Chapter 2 ~ Descent
March 11, 2010
Kurt Cobain.
He shot himself.
I know why.
At least I think I do.
Empty. Running on empty.
Everything he had to give and he couldn’t make any of it make sense. The adoration, his art, that tortured soul, Courtney Love, none of it satisfied him. Meaningless.
People wanted to blame the drugs, obviously. Heroin does that, you see; there’s nothing except the addiction. Nothing.
Even his daughter… Even she couldn’t provide a reason to believe that anything was actually worth something. Or so it seems.
I only realised all this afterwards; when I woke up.
* * *
It lasted for about two years.
Lost days and weeks of chasing and chasing. Never quite present but never fully lost.
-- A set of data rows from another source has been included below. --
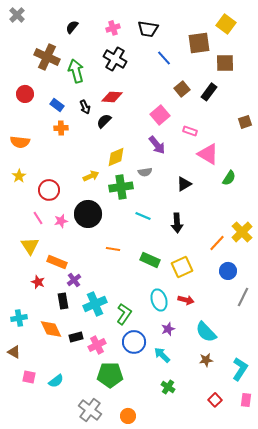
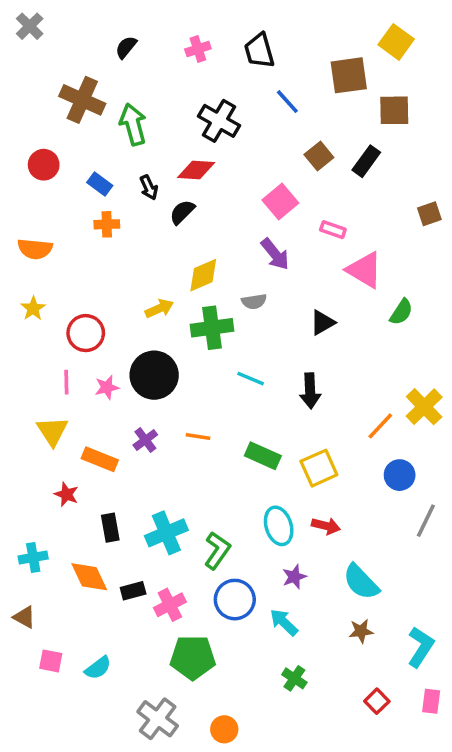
black trapezoid: (148, 29) -> (259, 51), turned 65
black cross: (115, 59) -> (219, 121), moved
pink line: (38, 218) -> (66, 382), turned 32
purple cross: (74, 280) -> (145, 440), moved

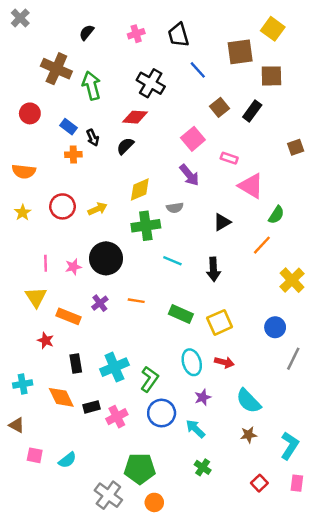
black arrow: (149, 188) -> (93, 138), moved
yellow arrow: (159, 308) -> (98, 209), moved
red circle: (86, 333) -> (62, 206), moved
orange line: (380, 426) -> (262, 245), moved
green pentagon: (193, 657) -> (140, 469), moved

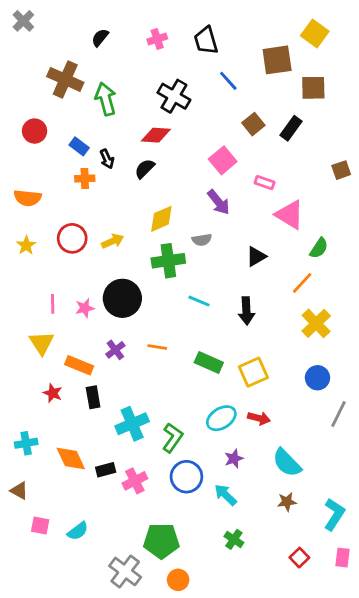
yellow cross: (292, 280) -> (316, 323), moved
cyan ellipse: (192, 362) -> (221, 418), turned 75
black rectangle: (76, 363) -> (93, 397), moved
Twenty years old and I was already bored with my habit.
It hadn’t really worked.
I was still empty.
I found myself in mirrors.
And couldn’t ignore the guy who stared back at me.
Me.
This life I’d created.
Bored of it.
Tired of it.
Keen to do something else.
* * *
You know about the money, of course. How could you not?
My family was rich.
Which would have been great if it hadn’t been for the fact that my wealth didn’t actually belong to me. On paper, I was pretty close to making the creeps who win Who Wants to be a Millionaire? look like street cleaners. But at that time, in reality, I couldn’t even have bought them a cup of coffee.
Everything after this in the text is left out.